Ad aggravare la situazione portata alla luce dall’indagine è stata anche l’evidenza che in alcuni casi i pesci erano specie in via di estinzione o vulnerabili. In uno studio del 2018, circa il 70% dei campioni provenienti da tutto il Regno Unito venduti come dentici facevano parte in realtà di 38 specie diverse, tra cui molte che vivono nella barriera corallina e che sono minacciate dalla scomparsa del loro habitat e dalla pesca eccessiva.

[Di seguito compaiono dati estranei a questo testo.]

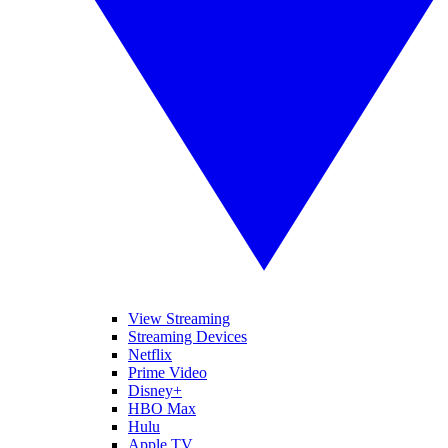
View Streaming
Streaming Devices
Netflix
Prime Video
Disney+
HBO Max
Hulu
Apple TV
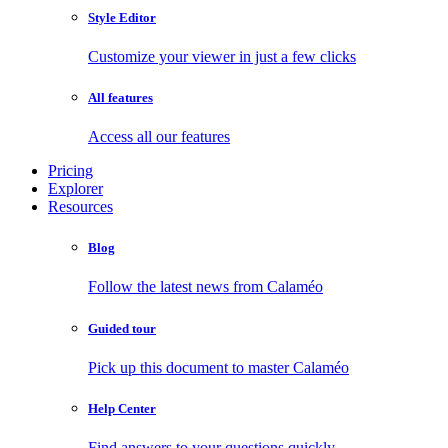
Style Editor
Customize your viewer in just a few clicks
All features
Access all our features
Pricing
Explorer
Resources
Blog
Follow the latest news from Calaméo
Guided tour
Pick up this document to master Calaméo
Help Center
Find answers to your questions quickly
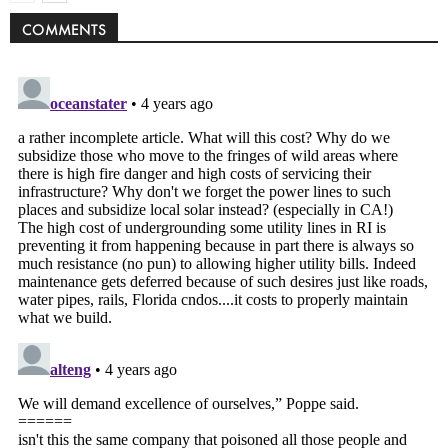
COMMENTS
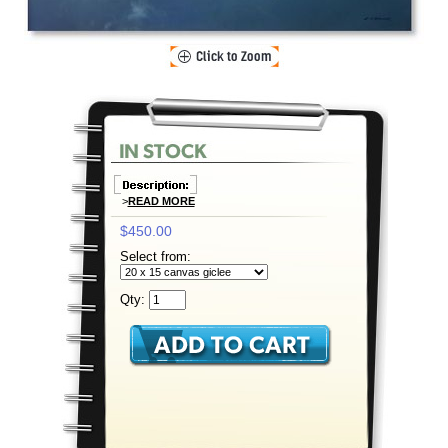
>
READ MORE
$450.00
Select from:
Qty:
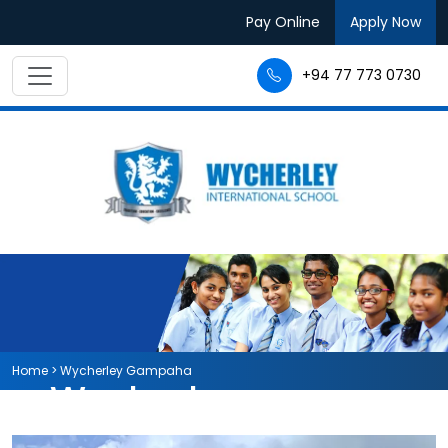
Pay Online
Apply Now
+94 77 773 0730
Home
>
Wycherley Gampaha
Wycherley
International School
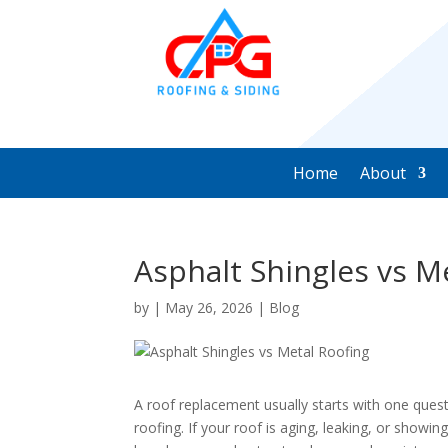
Home
About
Asphalt Shingles vs M
by
|
May 26, 2026
|
Blog
A roof replacement usually starts with one quest
roofing. If your roof is aging, leaking, or showin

A vincere il premio come risultato più imbarazzante però è il fatto che alcuni campioni non erano nemmeno composti da specie acquatiche, come le polpette di gamberi vendute a Singapore che spesso contenevano carne di maiale.

Nei ristoranti la situazione non è migliore. Un ristorante su tre vende prodotti ittici con etichette errate. I risultati più eclatanti si hanno in Spagna, Islanda, Finlandia e Germania con tassi di etichettatura errata dal 40% al 50%. Tra i pesci più frequentemente etichettati male: la cernia nera, il Ruvetto ma anche sogliola, tonno rosso e tonno pinna gialla.

The Guardian sottolinea che non sempre i pesci vengono etichettati deliberatamente in modo errato, anche se molto spesso i pesci a basso prezzo sostituiscono quelli a prezzo più alto, circostanza che fa pensare che alla base ci sia una frode piuttosto che una semplice disattenzione.

Ma il consumatore come può difendersi da queste frodi? In realtà può fare ben poco, se non acquistare pesce intero, più facile da identificare rispetto a un filetto in una confezione di plastica. E poi occhio al prezzo: meglio diffidare dal pesce pregiato a prezzi bassi.